## WHAT YOU HAVE TO DO
Your answer should be each line of the entries that contains the word "galgo", copied in full.

(Page-level text extractions)
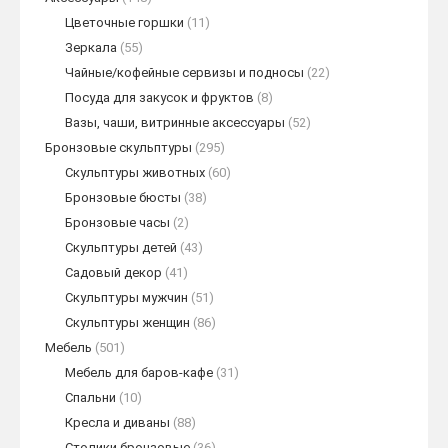
Цветочные горшки
(11)
Зеркала
(55)
Чайные/кофейные сервизы и подносы
(22)
Посуда для закусок и фруктов
(8)
Вазы, чаши, витринные аксессуары
(52)
Бронзовые скульптуры
(295)
Скульптуры животных
(60)
Бронзовые бюсты
(38)
Бронзовые часы
(2)
Скульптуры детей
(43)
Садовый декор
(41)
Скульптуры мужчин
(51)
Скульптуры женщин
(86)
Мебель
(501)
Мебель для баров-кафе
(31)
Спальни
(10)
Кресла и диваны
(88)
Столики бронзовые
(36)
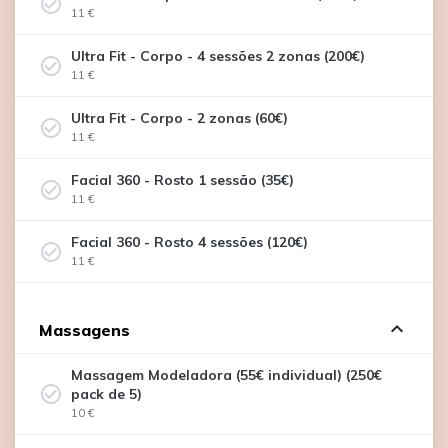
check_circle_outline
11 €
Ultra Fit - Corpo - 4 sessões 2 zonas (200€)
check_circle_outline
11 €
Ultra Fit - Corpo - 2 zonas (60€)
check_circle_outline
11 €
Facial 360 - Rosto 1 sessão (35€)
check_circle_outline
11 €
Facial 360 - Rosto 4 sessões (120€)
check_circle_outline
11 €
expand_less
Massagens
Massagem Modeladora (55€ individual) (250€
check_circle_outline
pack de 5)
10 €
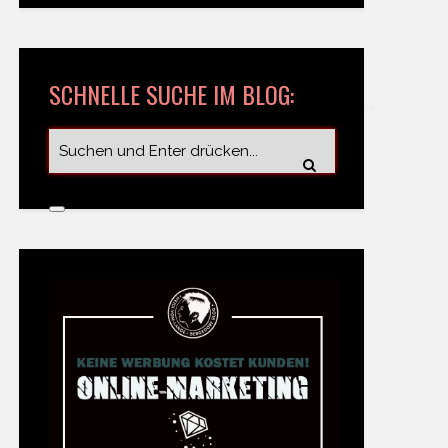
SCHNELLE SUCHE IM BLOG:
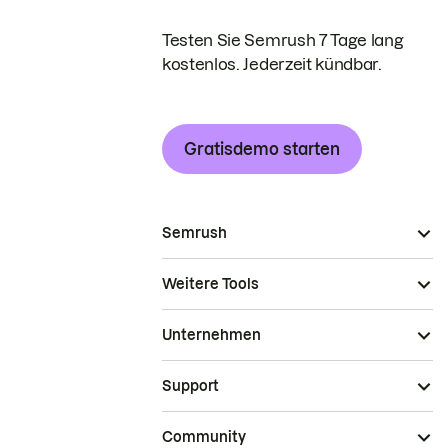
Testen Sie Semrush 7 Tage lang
kostenlos. Jederzeit kündbar.
Gratisdemo starten
Semrush
Weitere Tools
Unternehmen
Support
Community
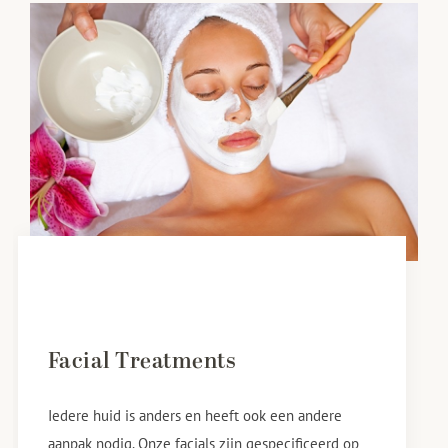
Facial Treatments
Iedere huid is anders en heeft ook een andere
aanpak nodig. Onze facials zijn gespecificeerd op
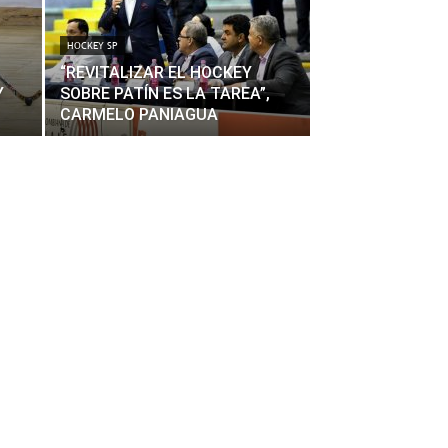
HOCKEY SP
“REVITALIZAR EL HOCKEY
Y
SOBRE PATÍN ES LA TAREA”,
CARMELO PANIAGUA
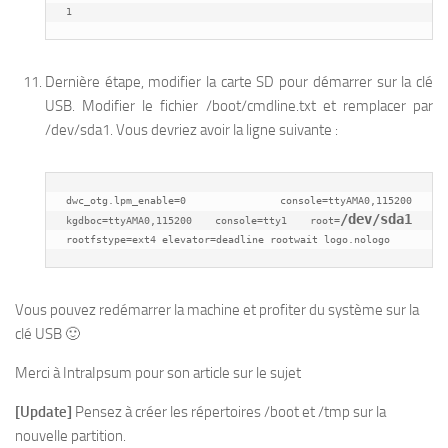
1
Dernière étape, modifier la carte SD pour démarrer sur la clé
USB. Modifier le fichier /boot/cmdline.txt et remplacer par
/dev/sda1. Vous devriez avoir la ligne suivante :
dwc_otg.lpm_enable=0 console=ttyAMA0,115200 
/dev/sda1
kgdboc=ttyAMA0,115200 console=tty1 root=
rootfstype=ext4 elevator=deadline rootwait logo.nologo
Vous pouvez redémarrer la machine et profiter du système sur la
clé USB 🙂
Merci à IntraIpsum pour son article sur le sujet
[Update]
Pensez à créer les répertoires /boot et /tmp sur la
nouvelle partition.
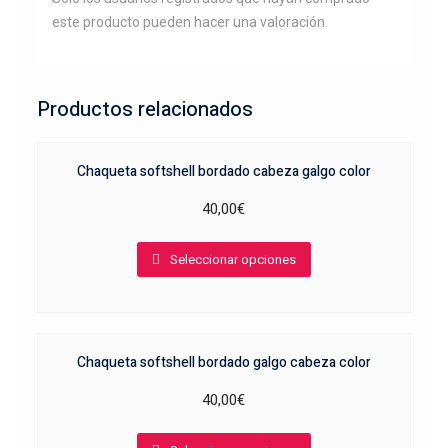
este producto pueden hacer una valoración.
Productos relacionados
Chaqueta softshell bordado cabeza galgo color
40,00
€
Este
Seleccionar opciones
producto
tiene
múltiples
variantes.
Chaqueta softshell bordado galgo cabeza color
Las
opciones
40,00
€
se
Este
pueden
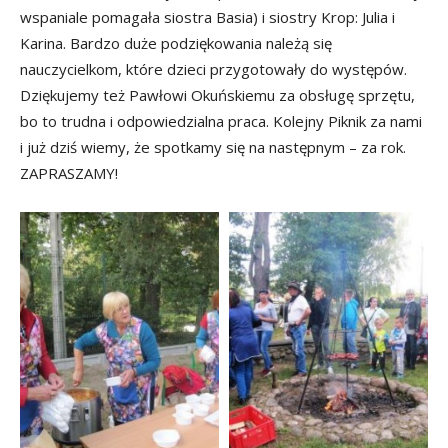
wspaniale pomagała siostra Basia) i siostry Krop: Julia i
Karina. Bardzo duże podziękowania należą się
nauczycielkom, które dzieci przygotowały do występów.
Dziękujemy też Pawłowi Okuńskiemu za obsługę sprzętu,
bo to trudna i odpowiedzialna praca. Kolejny Piknik za nami
i już dziś wiemy, że spotkamy się na następnym – za rok.
ZAPRASZAMY!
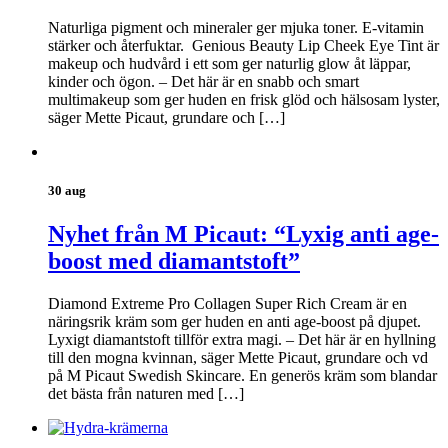
Naturliga pigment och mineraler ger mjuka toner. E-vitamin
stärker och återfuktar. Genious Beauty Lip Cheek Eye Tint är
makeup och hudvård i ett som ger naturlig glow åt läppar,
kinder och ögon. – Det här är en snabb och smart
multimakeup som ger huden en frisk glöd och hälsosam lyster,
säger Mette Picaut, grundare och […]
30 aug
Nyhet från M Picaut: “Lyxig anti age-
boost med diamantstoft”
Diamond Extreme Pro Collagen Super Rich Cream är en
näringsrik kräm som ger huden en anti age-boost på djupet.
Lyxigt diamantstoft tillför extra magi. – Det här är en hyllning
till den mogna kvinnan, säger Mette Picaut, grundare och vd
på M Picaut Swedish Skincare. En generös kräm som blandar
det bästa från naturen med […]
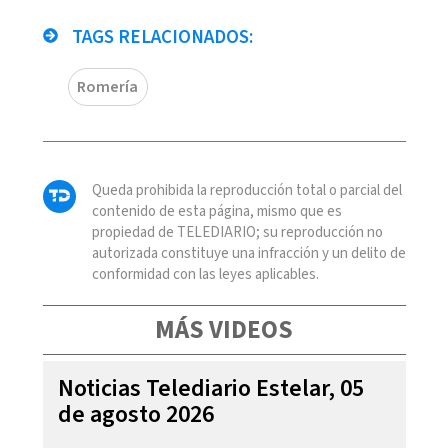
TAGS RELACIONADOS:
Romería
Queda prohibida la reproducción total o parcial del
contenido de esta página, mismo que es
propiedad de TELEDIARIO; su reproducción no
autorizada constituye una infracción y un delito de
conformidad con las leyes aplicables.
MÁS VIDEOS
Noticias Telediario Estelar, 05
de agosto 2026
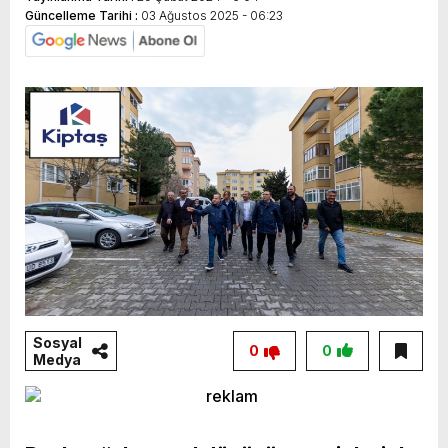
Güncelleme Tarihi :
03 Ağustos 2025 - 06:23
Sosyal
0
0
Medya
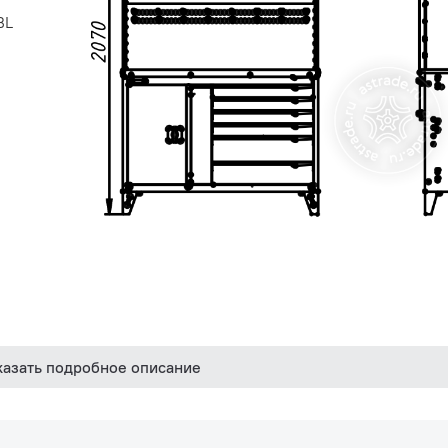
ВL
казать подробное описание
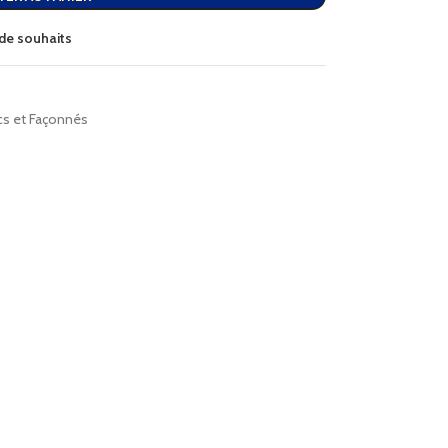
e de souhaits
cs et Façonnés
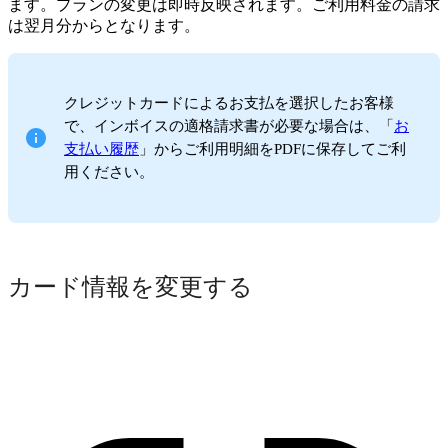
ます。プランの変更は即時反映されます。ご利用料金の請求
は翌月分からとなります。
クレジットカードによるお支払を選択したお客様
で、インボイスの適格請求書が必要な場合は、「
お
支払い履歴
」からご利用明細をPDFに保存してご利
用ください。
カード情報を変更する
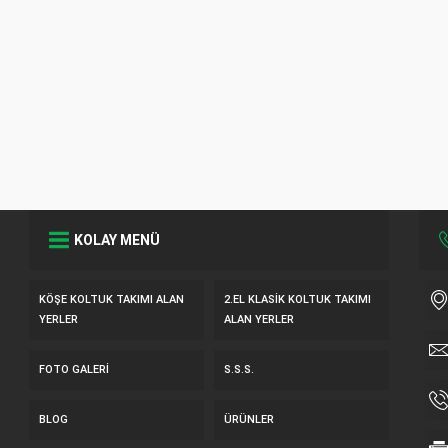
KOLAY MENÜ
KÖŞE KOLTUK TAKIMI ALAN
2.EL KLASIK KOLTUK TAKIMI
YERLER
ALAN YERLER
FOTO GALERI
S.S.S.
BLOG
ÜRÜNLER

## RESPONSE BELOW
Chaqueta softshell bordado cabeza galgo color
Chaqueta softshell bordado galgo cabeza color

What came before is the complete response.